Ces audits doivent servir de base aux prochaines discussions entre la CGTR et les sociétés de manutention, « donc aujourd’hui toute tentative de passage en force (du patronat, ndlr) aura une riposte immédiate de tous les camarades de La Réunion et de France », a assuré le secrétaire adjoint de la CGTR Port et Docks. Ce dernier a d’ailleurs précisé que certains des patrons présents lors de la médiation menée par M. Séry, avaient annoncé qu’ils se plieraient aux conclusions de ces deux audits, mais « aujourd’hui, c’est un silence de plomb ».

Pour les syndicalistes, l’accord signé a pour objet l’emploi durable et décent sur le Port, car l’important est que « les travailleurs réunionnais, qui assument tous les postes d’encadrement jusqu’au chef d’exécutant, continuent à faire leur travail », mais aussi « pour que l’argent dépensé, l’argent des travailleurs, ne soit pas versé dans la poche de certains messieurs ou de certaines entreprises ou des groupes ».

Le but des syndicalistes de la CGTR SERMAT, représenté par Raphaël Gossart et Didier Thomas, et CGTR Port et Docks était également de « notre outil dans le Port et sous l’autorité et la gestion des réunionnais ». « La Réunion est une île où le marché est fermé, il est évident que tous les audits commandés par les patrons sont toujours à l’avantage des patrons », a déploré Danio Ricquebourg. Cependant, ces deux audits publiés en décembre 2013 mettent en évidence des anomalies sur le Port, car selon l’expert organisationnel, il y a « sur ce Port, l’organisation d’un système de type mafieux », des propos tenus devant le préfet Jean-Luc Marx.

Une gestion douteuse du personnel

Un système révélé en partie par les expertises, qui montrent un fonctionnement d’encadrement de la SRMP douteux. En effet, les rôles de deux représentants de la SRMP n’ont pas pu être défini par l’expert, qui a dû insister pour connaitre la fiche de poste de ces derniers. En vain, eux-mêmes n’ayant pas connaissance de leur fiche de poste, il semblerait, selon la synthèse fournie par la CGTR Port et Docks, « que leur apport soit limité à la passation et au suivi des commandes de pièces détachés ».

Autre exemple fourni à la presse et expliqué par le syndicaliste, « la semaine dernière, un travailleur, chef d’équipe, reçoit la visite d’un encadrement KALMAR - je ne dis pas un technicien », qui stipule au travailleur de noter 98h au lieu de 30h réalisé par le cavalier.
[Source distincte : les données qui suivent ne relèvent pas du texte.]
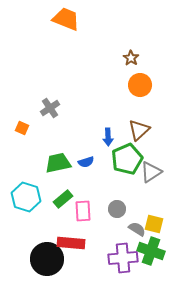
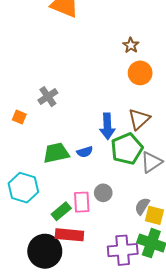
blue arrow: (108, 137) -> (107, 126), size x1.4
green rectangle: (63, 199) -> (61, 211), moved
gray circle: (117, 209) -> (103, 193), moved
gray semicircle: (137, 229) -> (142, 206), moved, turned -90

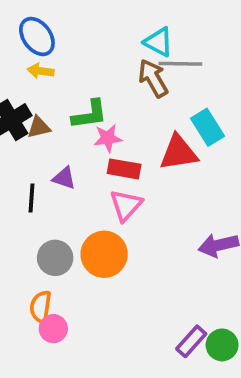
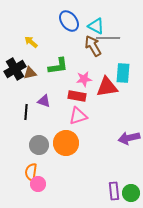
blue ellipse: (37, 36) -> (69, 21), moved
yellow arrow: (41, 71) -> (31, 42), turned 32
cyan rectangle: (208, 127) -> (123, 73), turned 36
pink star: (108, 138) -> (84, 79), moved
pink triangle: (126, 205) -> (78, 116), turned 30
purple rectangle: (191, 341) -> (114, 191), turned -48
Refusant, l’encadrant lui répond : « je sais mieux que toi, je viens de la métropole ». Le travailleur persiste, alors l’encadrant le menace : « à partir de maintenant, je te surveille ». Un exemple récurrent, notamment en juin 2013, où une plainte a d’ailleurs été déposée pour harcèlement moral, comme cette semaine.

De plus, la sécurité dans les différents locaux des entreprises n’est pas assurée. Danio Ricquebourg, preuve à l’appui, dénonce des failles dans la sécurité à travers des câbles défectueux, des câbles électriques à terre en dépit de l’eau inondant le sol, des pressions morales et d’autres incidents. D’ailleurs, « certains salariés ont été isolés de leur communauté de travail d’origine », entrainant des risques sur la santé des salariés.